Durigan afirma que Novo Desenrola é início de ação estruturante sobre dívidas
Ministro da Fazenda destaca que não há previsão para novos programas de renegociação e espera redução dos juros após a medida.
O ministro da Fazenda, Dario Durigan, afirmou nesta segunda-feira, 4, que não há perspectiva de criação de novos programas de renegociação de dívidas semelhantes ao Desenrola. Segundo ele, a expectativa é que o Novo Desenrola contribua para a redução dos juros no sistema financeiro.
"A ideia aqui é dar o primeiro passo. Estamos observando que uma parcela importante de pequenas empresas, famílias e estudantes enfrenta um nível de endividamento muito elevado. Ao reduzir a dívida e permitir que essas pessoas voltem a pagar o que antes não conseguiam, reestruturamos as dívidas a juros mais baixos daqui para frente", explicou Durigan.

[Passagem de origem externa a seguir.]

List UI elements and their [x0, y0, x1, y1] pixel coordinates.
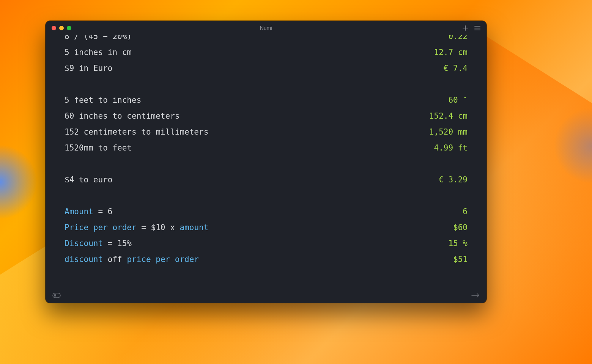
expression[interactable]: $4 to euro	[65, 172, 112, 188]
result: 15 %	[448, 235, 468, 251]
calc-line[interactable]: 5 inches in cm12.7 cm	[65, 44, 468, 60]
calc-line[interactable]: Amount = 66	[65, 204, 468, 220]
desktop-wallpaper: Numi 8 / (45 − 20%)0.225 inches in cm12.…	[0, 0, 592, 364]
arrow-right-icon	[471, 293, 480, 298]
calc-line[interactable]: $9 in Euro€ 7.4	[65, 60, 468, 76]
expression[interactable]: 1520mm to feet	[65, 140, 132, 156]
expression[interactable]: $9 in Euro	[65, 60, 112, 76]
expression[interactable]: 60 inches to centimeters	[65, 108, 179, 124]
new-note-button[interactable]	[462, 25, 468, 31]
calc-line[interactable]: 8 / (45 − 20%)0.22	[65, 35, 468, 44]
menu-button[interactable]	[474, 25, 480, 31]
result: € 7.4	[444, 60, 468, 76]
calculator-editor[interactable]: 8 / (45 − 20%)0.225 inches in cm12.7 cm$…	[46, 35, 487, 289]
result: 0.22	[448, 35, 468, 44]
expression[interactable]: 5 inches in cm	[65, 44, 132, 60]
result: 4.99 ft	[434, 140, 468, 156]
result: $60	[453, 220, 468, 235]
expression[interactable]: Amount = 6	[65, 204, 112, 220]
window-zoom-button[interactable]	[67, 26, 71, 30]
numi-window: Numi 8 / (45 − 20%)0.225 inches in cm12.…	[46, 21, 487, 303]
toggle-button[interactable]	[52, 293, 61, 298]
titlebar[interactable]: Numi	[46, 21, 487, 35]
window-title: Numi	[46, 25, 487, 31]
calc-line[interactable]: 1520mm to feet4.99 ft	[65, 140, 468, 156]
footer	[46, 289, 487, 303]
result: $51	[453, 251, 468, 267]
window-close-button[interactable]	[52, 26, 56, 30]
result: 6	[463, 204, 468, 220]
calc-line[interactable]: $4 to euro€ 3.29	[65, 172, 468, 188]
expression[interactable]: Price per order = $10 x amount	[65, 220, 208, 235]
calc-line[interactable]: Price per order = $10 x amount$60	[65, 220, 468, 235]
result: 12.7 cm	[434, 44, 468, 60]
result: 152.4 cm	[429, 108, 468, 124]
continue-button[interactable]	[471, 293, 480, 298]
expression[interactable]: Discount = 15%	[65, 235, 132, 251]
window-minimize-button[interactable]	[59, 26, 64, 30]
blank-line	[65, 188, 468, 204]
toggle-icon	[52, 293, 61, 298]
expression[interactable]: discount off price per order	[65, 251, 199, 267]
blank-line	[65, 156, 468, 172]
result: 1,520 mm	[429, 124, 468, 140]
calc-line[interactable]: 5 feet to inches60 ″	[65, 92, 468, 108]
expression[interactable]: 152 centimeters to millimeters	[65, 124, 208, 140]
expression[interactable]: 5 feet to inches	[65, 92, 141, 108]
svg-point-6	[54, 294, 56, 297]
calc-line[interactable]: discount off price per order$51	[65, 251, 468, 267]
blank-line	[65, 76, 468, 92]
calc-line[interactable]: 152 centimeters to millimeters1,520 mm	[65, 124, 468, 140]
plus-icon	[462, 25, 468, 31]
traffic-lights	[52, 26, 71, 30]
result: 60 ″	[448, 92, 468, 108]
hamburger-icon	[474, 25, 480, 31]
expression[interactable]: 8 / (45 − 20%)	[65, 35, 132, 44]
calc-line[interactable]: 60 inches to centimeters152.4 cm	[65, 108, 468, 124]
calc-line[interactable]: Discount = 15%15 %	[65, 235, 468, 251]
result: € 3.29	[439, 172, 468, 188]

O ministro ressaltou ainda que o novo programa representa o início de uma ação estruturante para lidar com o endividamento da população.
Já o ministro do Planejamento e Orçamento, Bruno Moretti, destacou que o impacto primário do Novo Desenrola pode chegar a R$ 5 bilhões, valor que será realocado a partir da despesa discricionária, sem necessidade de recursos extras.
Moretti também reforçou que não há expectativa de que a medida estimule o consumo ou provoque impacto inflacionário. "É um processo de reestruturação de dívida. A visão aqui não é estimular o consumo ou pressionar a inflação. Trata-se apenas de reestruturar as dívidas das famílias. Não acreditamos que haverá impacto inflacionário", afirmou.